Que meios estão no local?

As buscas estão a ser conduzidas pela Polícia Judiciária, com dezenas de agentes empenhados nas diligências, apoiados por cães pisteiros e meios da GNR, dos Bombeiros de Silves e da Proteção Civil.

As diligências são acompanhadas pelas autoridades alemãs e inglesas.

Dezenas de jornalistas de vários países acompanham as diligências junto à Barragem do Arade. (LUÍS FORRA/LUSA)

Na segunda-feira foram montados dois campos de trabalho junto à Barragem do Arade. Um mais perto da estrada, com uma tenda da PJ e outra da Proteção Civil. O outro foi montado mais perto da água, onde decorrem os trabalhos de maior relevo.

Quem é Christian Brückner?

Christian Brückner estaria nas imediações da Praia da Luz quando Maddie desapareceu e terá confessado a um amigo que cometeu o crime, embora sempre o tenha negado às autoridades.

Atualmente está preso na Alemanha, depois de ter sido condenado em 2019 pela violação de uma norte-americana de 72 anos em Portugal, em 2005.

Tem no cadastro outras condenações, também por abusos sexuais, incluindo abuso sexual de crianças. Em 2022, o próprio Ministério Público de Braunschweig avançou com três acusações de violação agravada contra adultos e duas por abuso sexual de crianças que o alemão terá cometido em Portugal, entre 28 de dezembro de 2000 e 11 de junho de 2017. Nenhuma delas está relacionada com o caso de Maddie.

Em abril de 2022, o Ministério Público de Faro a constituiu Christian Brückner arguido para evitar a prescrição do crime em Portugal, que ocorreria a 3 de maio de 2022, 15 anos depois do desaparecimento de Madeleine McCann. Segundo uma fonte judicial, tanto a PJ como o MP entendem haver indícios suficientes para continuar a investigar o cidadão alemão: estava nas imediações da Praia da Luz no dia em que a criança britânica desapareceu e terá confessado a um amigo que era o responsável pelo crime.

Os crimes já prescreveram?

Em Portugal, os crimes puníveis com uma pena de prisão superior a 10 anos, como é o caso de homicídio, prescrevem ao fim de 15 anos. Mas “um desaparecimento nunca prescreve”. Não se sabe o que aconteceu à pessoa desaparecida e o caso só encerrado quando esta aparece ou quando há um cadáver.

“Há pessoas que confundem prazos de prescrição entre um desaparecimento e um crime de homicídio. Um desaparecimento nunca é arquivado. Quanto muito fica a aguardar novas pistas. A PJ parou as diligências neste caso mas não o fechou.

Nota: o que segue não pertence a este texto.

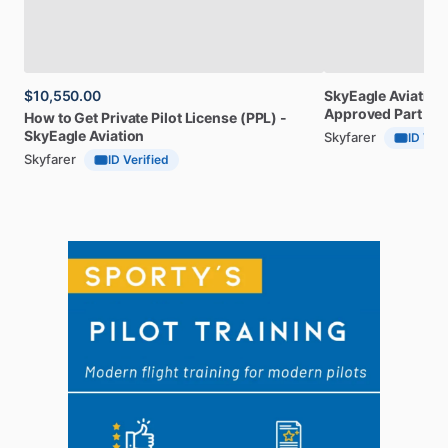
$10,550.00
SkyEagle
Aviation
Approved
Part
141
How
to
Get
Private
Pilot
License
(PPL)
-
SkyEagle
Aviation
Skyfarer
ID Veri
Skyfarer
ID Verified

Surgiu nova informação, está a investigar-se”, lembra Francisco Chagas.

Madeleine McCann desapareceu a 3 de maio de 2007, na Praia da Luz, no Algarve. Dormia com os irmãos gémeos, um ano mais novos, no quarto do resort onde a família estava alojada quando terá sido levada. Até hoje, o caso permanece sem resolução.